» What needs to be done
Copy the records below exactly as they appear.

» Exercise materials

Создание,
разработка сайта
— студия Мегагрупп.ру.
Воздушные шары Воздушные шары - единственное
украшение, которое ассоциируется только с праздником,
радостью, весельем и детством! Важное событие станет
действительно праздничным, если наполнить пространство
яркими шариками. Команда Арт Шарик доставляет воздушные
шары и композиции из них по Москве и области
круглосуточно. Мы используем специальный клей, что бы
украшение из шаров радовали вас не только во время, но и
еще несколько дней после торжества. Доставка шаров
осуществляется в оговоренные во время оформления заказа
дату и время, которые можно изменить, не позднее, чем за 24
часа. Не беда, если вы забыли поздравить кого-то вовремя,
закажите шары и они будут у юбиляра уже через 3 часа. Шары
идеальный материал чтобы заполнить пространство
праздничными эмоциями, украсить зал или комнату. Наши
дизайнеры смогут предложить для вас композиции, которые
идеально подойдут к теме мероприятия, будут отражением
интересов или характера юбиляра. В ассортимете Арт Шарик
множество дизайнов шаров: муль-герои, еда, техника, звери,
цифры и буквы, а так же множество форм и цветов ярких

» Reply
Создание,
разработка сайта
— студия Мегагрупп.ру.
Воздушные шары Воздушные шары - единственное
украшение, которое ассоциируется только с праздником,
радостью, весельем и детством! Важное событие станет
действительно праздничным, если наполнить пространство
яркими шариками. Команда Арт Шарик доставляет воздушные
шары и композиции из них по Москве и области
круглосуточно. Мы используем специальный клей, что бы
украшение из шаров радовали вас не только во время, но и
еще несколько дней после торжества. Доставка шаров
осуществляется в оговоренные во время оформления заказа
дату и время, которые можно изменить, не позднее, чем за 24
часа. Не беда, если вы забыли поздравить кого-то вовремя,
закажите шары и они будут у юбиляра уже через 3 часа. Шары
идеальный материал чтобы заполнить пространство
праздничными эмоциями, украсить зал или комнату. Наши
дизайнеры смогут предложить для вас композиции, которые
идеально подойдут к теме мероприятия, будут отражением
интересов или характера юбиляра. В ассортимете Арт Шарик
множество дизайнов шаров: муль-герои, еда, техника, звери,
цифры и буквы, а так же множество форм и цветов ярких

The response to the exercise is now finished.